Your goal →
Give back, exactly as written, the lines from the first line of the data below through the line with "Ежедневно с 10:00 до 19:00", and omit the pictures.

Source data →

☆ ☆ ☆ ☆

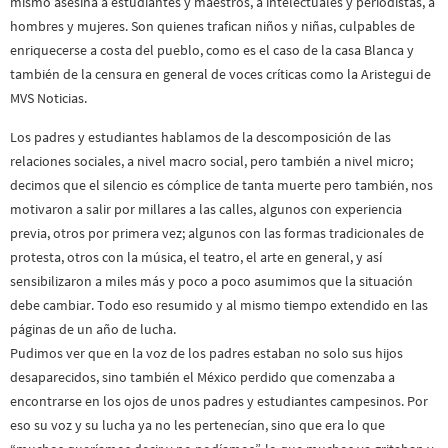
mismo asesina a estudiantes y maestros, a intelectuales y periodistas, a
hombres y mujeres. Son quienes trafican niños y niñas, culpables de
enriquecerse a costa del pueblo, como es el caso de la casa Blanca y
también de la censura en general de voces críticas como la Aristegui de
MVS Noticias.
Los padres y estudiantes hablamos de la descomposición de las
relaciones sociales, a nivel macro social, pero también a nivel micro;
decimos que el silencio es cómplice de tanta muerte pero también, nos
motivaron a salir por millares a las calles, algunos con experiencia
previa, otros por primera vez; algunos con las formas tradicionales de
protesta, otros con la música, el teatro, el arte en general, y así
sensibilizaron a miles más y poco a poco asumimos que la situación
debe cambiar. Todo eso resumido y al mismo tiempo extendido en las
páginas de un año de lucha.
Pudimos ver que en la voz de los padres estaban no solo sus hijos
desaparecidos, sino también el México perdido que comenzaba a
encontrarse en los ojos de unos padres y estudiantes campesinos. Por
eso su voz y su lucha ya no les pertenecían, sino que era lo que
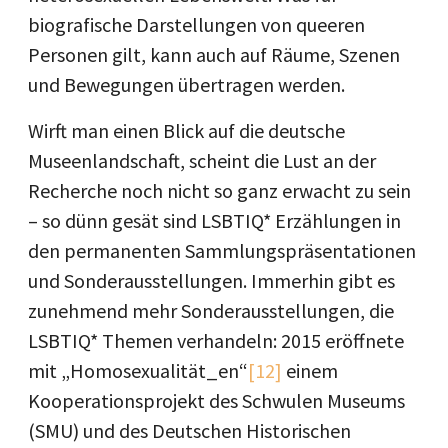
biografische Darstellungen von queeren
Personen gilt, kann auch auf Räume, Szenen
und Bewegungen übertragen werden.
Wirft man einen Blick auf die deutsche
Museenlandschaft, scheint die Lust an der
Recherche noch nicht so ganz erwacht zu sein
– so dünn gesät sind LSBTIQ* Erzählungen in
den permanenten Sammlungspräsentationen
und Sonderausstellungen. Immerhin gibt es
zunehmend mehr Sonderausstellungen, die
LSBTIQ* Themen verhandeln: 2015 eröffnete
mit „Homosexualität_en“
[12]
einem
Kooperationsprojekt des Schwulen Museums
(SMU) und des Deutschen Historischen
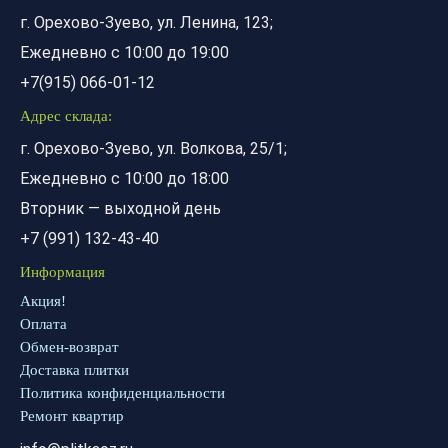
г. Орехово-Зуево, ул. Ленина, 123;
Ежедневно с 10:00 до 19:00
+7(915) 066-01-12
Адрес склада:
г. Орехово-Зуево, ул. Волкова, 25/1;
Ежедневно с 10:00 до 18:00
Вторник — выходной день
+7 (991) 132-43-40
Информация
Акция!
Оплата
Обмен-возврат
Доставка плитки
Политика конфиденциальности
Ремонт квартир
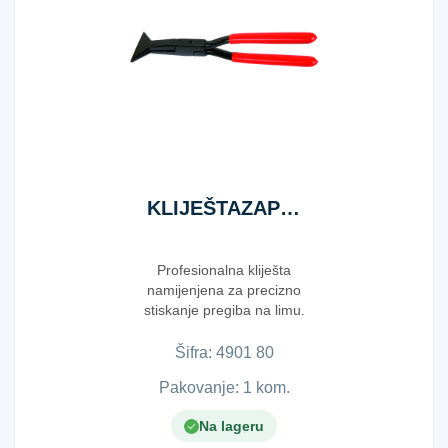
KLIJEŠTAZAPRITISKANJE80MM
Profesionalna kliješta
namijenjena za precizno
stiskanje pregiba na limu.
Omogućavaju siguran i r...
Šifra:
4​9​0​1​ ​8​0​
Pakovanje: 1 kom.
Na lageru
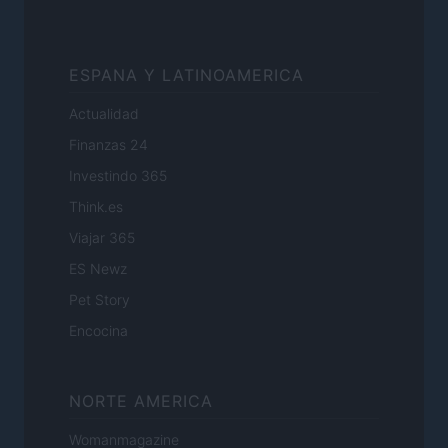
ESPANA Y LATINOAMERICA
Actualidad
Finanzas 24
Investindo 365
Think.es
Viajar 365
ES Newz
Pet Story
Encocina
NORTE AMERICA
Womanmagazine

☆ ☆ ☆ ☆

Response to this task →
mismo asesina a estudiantes y maestros, a intelectuales y periodistas, a
hombres y mujeres. Son quienes trafican niños y niñas, culpables de
enriquecerse a costa del pueblo, como es el caso de la casa Blanca y
también de la censura en general de voces críticas como la Aristegui de
MVS Noticias.
Los padres y estudiantes hablamos de la descomposición de las
relaciones sociales, a nivel macro social, pero también a nivel micro;
decimos que el silencio es cómplice de tanta muerte pero también, nos
motivaron a salir por millares a las calles, algunos con experiencia
previa, otros por primera vez; algunos con las formas tradicionales de
protesta, otros con la música, el teatro, el arte en general, y así
sensibilizaron a miles más y poco a poco asumimos que la situación
debe cambiar. Todo eso resumido y al mismo tiempo extendido en las
páginas de un año de lucha.
Pudimos ver que en la voz de los padres estaban no solo sus hijos
desaparecidos, sino también el México perdido que comenzaba a
encontrarse en los ojos de unos padres y estudiantes campesinos. Por
eso su voz y su lucha ya no les pertenecían, sino que era lo que
biografische Darstellungen von queeren
Personen gilt, kann auch auf Räume, Szenen
und Bewegungen übertragen werden.
Wirft man einen Blick auf die deutsche
Museenlandschaft, scheint die Lust an der
Recherche noch nicht so ganz erwacht zu sein
– so dünn gesät sind LSBTIQ* Erzählungen in
den permanenten Sammlungspräsentationen
und Sonderausstellungen. Immerhin gibt es
zunehmend mehr Sonderausstellungen, die
LSBTIQ* Themen verhandeln: 2015 eröffnete
mit „Homosexualität_en“
[12]
einem
Kooperationsprojekt des Schwulen Museums
(SMU) und des Deutschen Historischen
г. Орехово-Зуево, ул. Ленина, 123;
Ежедневно с 10:00 до 19:00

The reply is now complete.